Collected data entries:
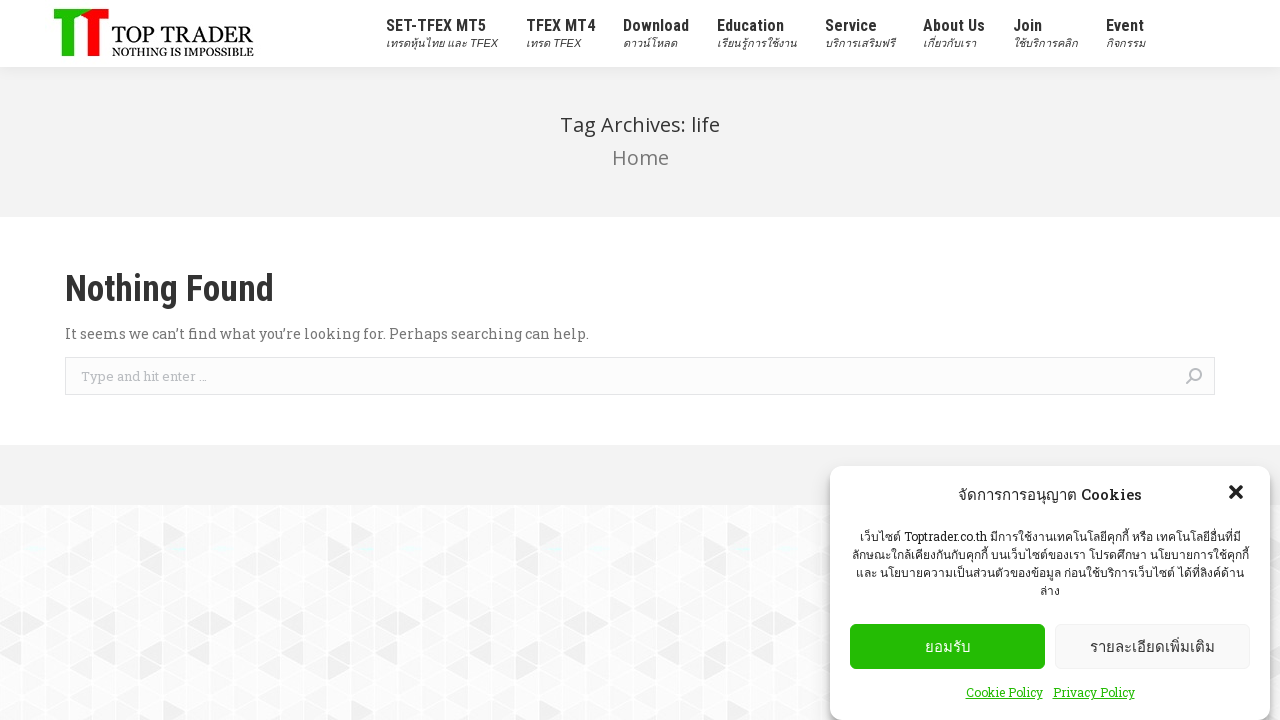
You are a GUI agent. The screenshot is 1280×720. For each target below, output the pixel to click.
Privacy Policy (1094, 695)
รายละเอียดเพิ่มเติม (1152, 648)
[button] (1238, 497)
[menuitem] (442, 33)
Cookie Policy (1004, 695)
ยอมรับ (948, 648)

_Directions for this task_.
With the pictures set aside, repeat every entry above exactly.

_Answer to this exercise_.
You are a GUI agent. The screenshot is 1280×720. For each target below, output the pixel to click.
Privacy Policy (1094, 695)
รายละเอียดเพิ่มเติม (1152, 648)
[button] (1238, 497)
[menuitem] (442, 33)
Cookie Policy (1004, 695)
ยอมรับ (948, 648)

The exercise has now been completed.